Why do they go to such lengths to poison AI? Because they are targeting GEO (Generative Engine Optimization). In the past, the focus was on SEO (Search Engine Optimization), to get web pages ranked on the first page of search results. Now, with GEO, the goal is to make AI directly present their inferior products as the “only recommendation” when generating answers.
From the perspective of AIGC text-and-image studies, this is “input-side text pollution.” The content generated by AI is essentially a mirror of the “texts” it has learned. If the source is contaminated, the generated world will also be toxic. The most frightening aspect of this deception is that it exploits our trust in the “neutrality of algorithms.” It lowers our guard, making us believe this is “truth” produced by technology—when in fact it is advertising bought and paid for by black-market players.
AI poisoning works by tampering with the “keywords” and “feedback logic” that AI learns from.

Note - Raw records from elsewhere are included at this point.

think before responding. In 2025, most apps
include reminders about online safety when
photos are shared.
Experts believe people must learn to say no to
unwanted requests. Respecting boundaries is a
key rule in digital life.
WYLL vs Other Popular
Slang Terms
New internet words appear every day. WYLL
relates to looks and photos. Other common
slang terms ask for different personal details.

First is the “keyword saturation attack.” Black-market operators use thousands of bot accounts to publish large volumes of fake articles containing specific keywords across the internet. For example, to promote a low-quality skincare product, they aggressively associate it with terms like “whitening,” “safe,” and “expert-recommended.” When AI scans the web, it is misled by this overwhelming volume and mistakes it for genuine “social consensus.”

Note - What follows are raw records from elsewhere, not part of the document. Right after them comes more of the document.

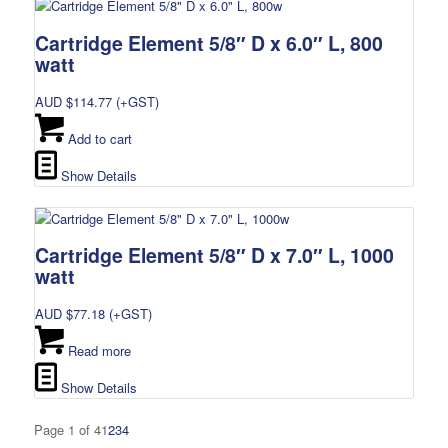
Cartridge Element 5/8″ D x 6.0″ L, 800
watt
AUD $
114.77
(+GST)
Add to cart
Show Details
Cartridge Element 5/8″ D x 7.0″ L, 1000
watt
AUD $
77.18
(+GST)
Read more
Show Details
Page 1 of 4
1
2
3
4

Second is “visual text deception.” They use AI to generate highly professional-looking laboratory comparison images, fake certificates, and even entirely fabricated research settings. In the logic of text-and-image studies, images are also a form of text. Once these “visual texts” are captured and converted into logical evidence, AI will confidently present these false proofs as facts when answering your questions.
Whoever succeeds in GEO poisoning gains control over the flow of traffic and influence. The mutual reinforcement of fake text and images traps large AI language models in carefully planted snares.
Two years ago, when AI technology was still immature, we laughed at it for “talking nonsense with a straight face.” Now, as AI grows more powerful, we have gradually lowered our guard. We begin to trust AI, believing it has no stance, no self-interest, no human tendency to lie or pursue material gain. Some even regard AI as an organizer of knowledge and a transmitter of truth.
Realizing that AI can be poisoned is an important wake-up call for us. Don’t assume AI reflects a clean mirror. What it shows may be a stage someone has spent heavily to construct, where every outcome is designed—guiding us step by step toward prearranged choices.
Whether searching the internet or asking questions in AI systems, if we simply pick the first few suggestions without thinking, the loss is not just being misled by nonsense—it is blindly and willingly consuming the poison.